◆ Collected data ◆
○ ○ ○ ○

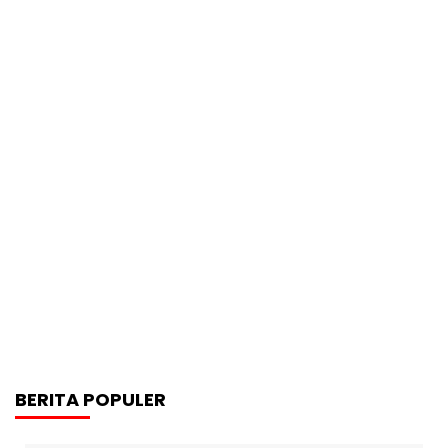
BERITA POPULER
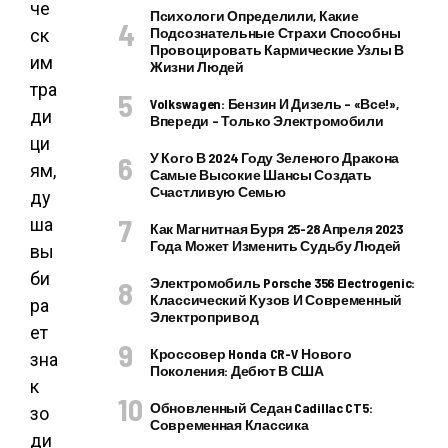
че
Психологи Определили, Какие
Подсознательные Страхи Способны
ск
Провоцировать Кармические Узлы В
им
Жизни Людей
тра
Volkswagen: Бензин И Дизель – «все!»,
ди
Впереди – Только Электромобили
ци
У Кого В 2024 Году Зеленого Дракона
ям,
Самые Высокие Шансы Создать
Счастливую Семью
ду
ша
Как Магнитная Буря 25-28 Апреля 2023
Года Может Изменить Судьбу Людей
вы
би
Электромобиль Porsche 356 Electrogenic:
Классический Кузов И Современный
ра
Электропривод
ет
Кроссовер Honda CR-V Нового
зна
Поколения: Дебют В США
к
Обновленный Седан Cadillac CT5:
зо
Современная Классика
ди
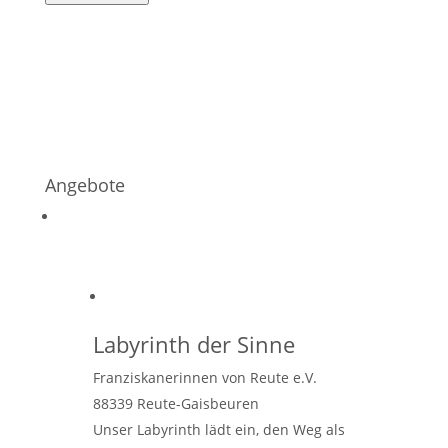
Angebote
Labyrinth der Sinne
Franziskanerinnen von Reute e.V.
88339
Reute-Gaisbeuren
Unser Labyrinth lädt ein, den Weg als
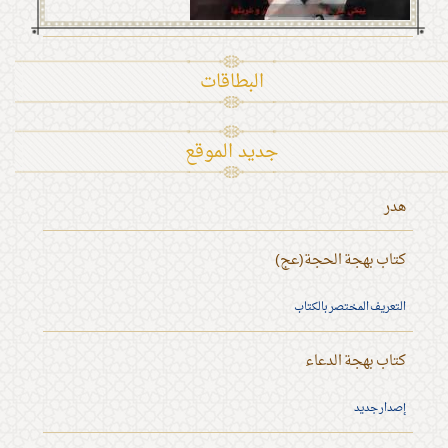
البطاقات
جديد الموقع
هدر
كتاب بهجة الحجة(عج)
التعريف المختصر بالكتاب
كتاب بهجة الدعاء
إصدار جديد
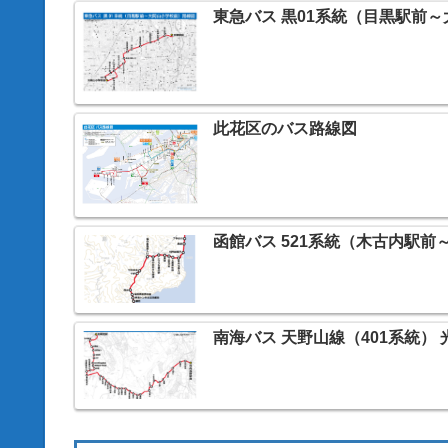
東急バス 黒01系統（目黒駅前
此花区のバス路線図
函館バス 521系統（木古内駅
南海バス 天野山線（401系統）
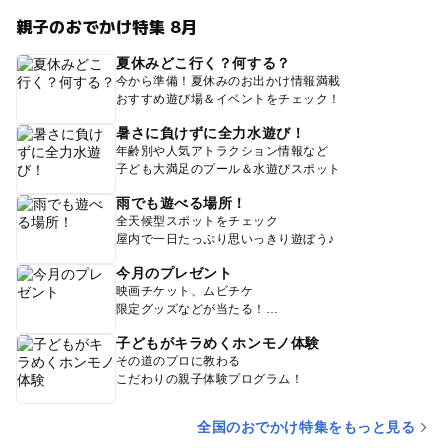
親子のおでかけ特集 8月
夏休みどこ行く？何する？
今から準備！夏休みのお出かけ情報満載
おすすめ遊び場＆イベントをチェック！
暑さに負けずに全力水遊び！
年齢別や人気アトラクション情報など
子ども大満足のプール＆水遊びスポット
雨でも遊べる場所！
全天候型スポットをチェック
屋内で一日たっぷり思いっきり遊ぼう♪
今月のプレゼント
映画チケット、ムビチケ
限定グッズなどが当たる！
子どもがキラめくホンモノ体験
その道のプロに教わる
こだわりの親子体験プログラム！
全国のおでかけ特集をもっと見る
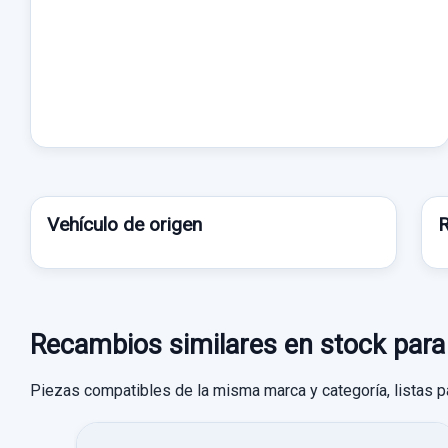
Vehículo de origen
R
Recambios similares en stock pa
Piezas compatibles de la misma marca y categoría, listas p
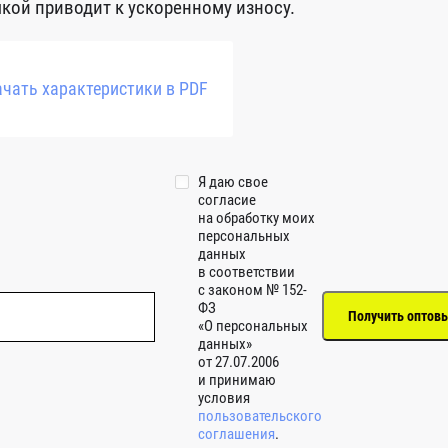
чкой приводит к ускоренному износу.
чать характеристики в PDF
Я даю свое
согласие
на обработку моих
персональных
данных
в соответствии
с законом № 152-
ФЗ
«О персональных
данных»
от 27.07.2006
и принимаю
условия
пользовательского
соглашения
.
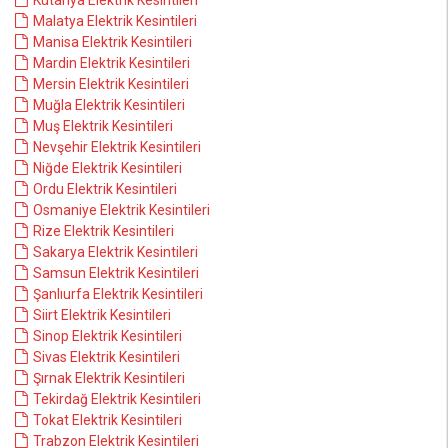
Kütahya Elektrik Kesintileri
Malatya Elektrik Kesintileri
Manisa Elektrik Kesintileri
Mardin Elektrik Kesintileri
Mersin Elektrik Kesintileri
Muğla Elektrik Kesintileri
Muş Elektrik Kesintileri
Nevşehir Elektrik Kesintileri
Niğde Elektrik Kesintileri
Ordu Elektrik Kesintileri
Osmaniye Elektrik Kesintileri
Rize Elektrik Kesintileri
Sakarya Elektrik Kesintileri
Samsun Elektrik Kesintileri
Şanlıurfa Elektrik Kesintileri
Siirt Elektrik Kesintileri
Sinop Elektrik Kesintileri
Sivas Elektrik Kesintileri
Şırnak Elektrik Kesintileri
Tekirdağ Elektrik Kesintileri
Tokat Elektrik Kesintileri
Trabzon Elektrik Kesintileri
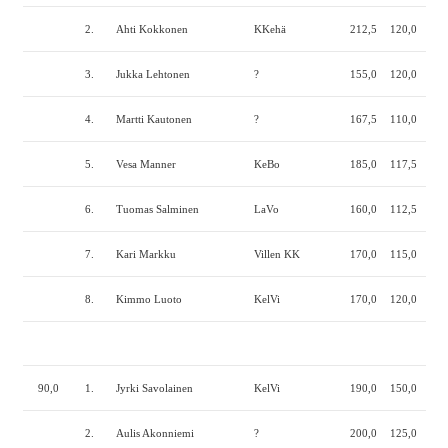
2.
Ahti Kokkonen
KKehä
212,5
120,0
222
3.
Jukka Lehtonen
?
155,0
120,0
250
4.
Martti Kautonen
?
167,5
110,0
230
5.
Vesa Manner
KeBo
185,0
117,5
205
6.
Tuomas Salminen
LaVo
160,0
112,5
222
7.
Kari Markku
Villen KK
170,0
115,0
205
8.
Kimmo Luoto
KelVi
170,0
120,0
195
90,0
1.
Jyrki Savolainen
KelVi
190,0
150,0
230
2.
Aulis Akonniemi
?
200,0
125,0
235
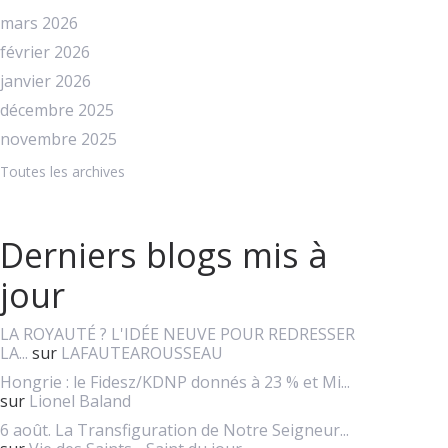
mars 2026
février 2026
janvier 2026
décembre 2025
novembre 2025
Toutes les archives
Derniers blogs mis à
jour
LA ROYAUTÉ ? L'IDÉE NEUVE POUR REDRESSER
LA...
sur
LAFAUTEAROUSSEAU
Hongrie : le Fidesz/KDNP donnés à 23 % et Mi...
sur
Lionel Baland
6 août. La Transfiguration de Notre Seigneur...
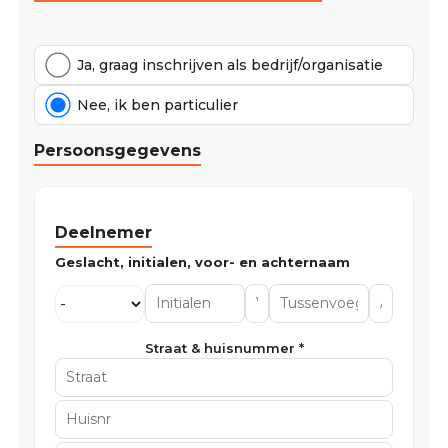
Ja, graag inschrijven als bedrijf/organisatie
Nee, ik ben particulier
Persoonsgegevens
Deelnemer
Straat & huisnummer *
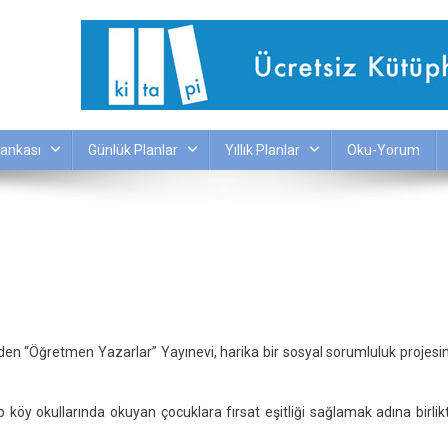
ankası
Günlük Planlar
Yıllık Planlar
Oku-Yorum
ap
n “Öğretmen Yazarlar” Yayınevi, harika bir sosyal sorumluluk projesi
nin
 köy okullarında okuyan çocuklara fırsat eşitliği sağlamak adına birlik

○ ○ ○ ○

◆ TASK DETAILS ◆
Return the entries above exactly and in full; do not include images.

◆ TASK RESPONSE ◆
BERITA POPULER
че
Психологи Определили, Какие
Подсознательные Страхи Способны
ск
Провоцировать Кармические Узлы В
им
Жизни Людей
тра
Volkswagen: Бензин И Дизель – «все!»,
ди
Впереди – Только Электромобили
ци
У Кого В 2024 Году Зеленого Дракона
ям,
Самые Высокие Шансы Создать
Счастливую Семью
ду
ша
Как Магнитная Буря 25-28 Апреля 2023
Года Может Изменить Судьбу Людей
вы
би
Электромобиль Porsche 356 Electrogenic:
Классический Кузов И Современный
ра
Электропривод
ет
Кроссовер Honda CR-V Нового
зна
Поколения: Дебют В США
к
Обновленный Седан Cadillac CT5:
зо
Современная Классика
ди
Angebote
Labyrinth der Sinne
Franziskanerinnen von Reute e.V.
88339
Reute-Gaisbeuren
Unser Labyrinth lädt ein, den Weg als
البطاقات
جديد الموقع
هدر
كتاب بهجة الحجة(عج)
التعريف المختصر بالكتاب
كتاب بهجة الدعاء
إصدار جديد
東急バス 黒01系統（目黒駅前
此花区のバス路線図
函館バス 521系統（木古内駅
南海バス 天野山線（401系統）
親子のおでかけ特集 8月
夏休みどこ行く？何する？
今から準備！夏休みのお出かけ情報満載
おすすめ遊び場＆イベントをチェック！
暑さに負けずに全力水遊び！
年齢別や人気アトラクション情報など
子ども大満足のプール＆水遊びスポット
雨でも遊べる場所！
全天候型スポットをチェック
屋内で一日たっぷり思いっきり遊ぼう♪
今月のプレゼント
映画チケット、ムビチケ
限定グッズなどが当たる！
子どもがキラめくホンモノ体験
その道のプロに教わる
こだわりの親子体験プログラム！
全国のおでかけ特集をもっと見る
Vehículo de origen
R
Recambios similares en stock pa
Piezas compatibles de la misma marca y categoría, listas p
чкой приводит к ускоренному износу.
чать характеристики в PDF
Я даю свое
согласие
на обработку моих
персональных
данных
в соответствии
с законом № 152-
ФЗ
«О персональных
данных»
от 27.07.2006
и принимаю
условия
пользовательского
соглашения
.
Kütahya Elektrik Kesintileri
Malatya Elektrik Kesintileri
Manisa Elektrik Kesintileri
Mardin Elektrik Kesintileri
Mersin Elektrik Kesintileri
Muğla Elektrik Kesintileri
Muş Elektrik Kesintileri
Nevşehir Elektrik Kesintileri
Niğde Elektrik Kesintileri
Ordu Elektrik Kesintileri
Osmaniye Elektrik Kesintileri
Rize Elektrik Kesintileri
Sakarya Elektrik Kesintileri
Samsun Elektrik Kesintileri
Şanlıurfa Elektrik Kesintileri
Siirt Elektrik Kesintileri
Sinop Elektrik Kesintileri
Sivas Elektrik Kesintileri
Şırnak Elektrik Kesintileri
Tekirdağ Elektrik Kesintileri
Tokat Elektrik Kesintileri
Trabzon Elektrik Kesintileri
2.
Ahti Kokkonen
KKehä
212,5
120,0
222
3.
Jukka Lehtonen
?
155,0
120,0
250
4.
Martti Kautonen
?
167,5
110,0
230
5.
Vesa Manner
KeBo
185,0
117,5
205
6.
Tuomas Salminen
LaVo
160,0
112,5
222
7.
Kari Markku
Villen KK
170,0
115,0
205
8.
Kimmo Luoto
KelVi
170,0
120,0
195
90,0
1.
Jyrki Savolainen
KelVi
190,0
150,0
230
2.
Aulis Akonniemi
?
200,0
125,0
235
mars 2026
février 2026
janvier 2026
décembre 2025
novembre 2025
Toutes les archives
Derniers blogs mis à
jour
LA ROYAUTÉ ? L'IDÉE NEUVE POUR REDRESSER
LA...
sur
LAFAUTEAROUSSEAU
Hongrie : le Fidesz/KDNP donnés à 23 % et Mi...
sur
Lionel Baland
6 août. La Transfiguration de Notre Seigneur...
Ja, graag inschrijven als bedrijf/organisatie
Nee, ik ben particulier
Persoonsgegevens
Deelnemer
Straat & huisnummer *
ankası
Günlük Planlar
Yıllık Planlar
Oku-Yorum
ap
n “Öğretmen Yazarlar” Yayınevi, harika bir sosyal sorumluluk projesi
nin
 köy okullarında okuyan çocuklara fırsat eşitliği sağlamak adına birlik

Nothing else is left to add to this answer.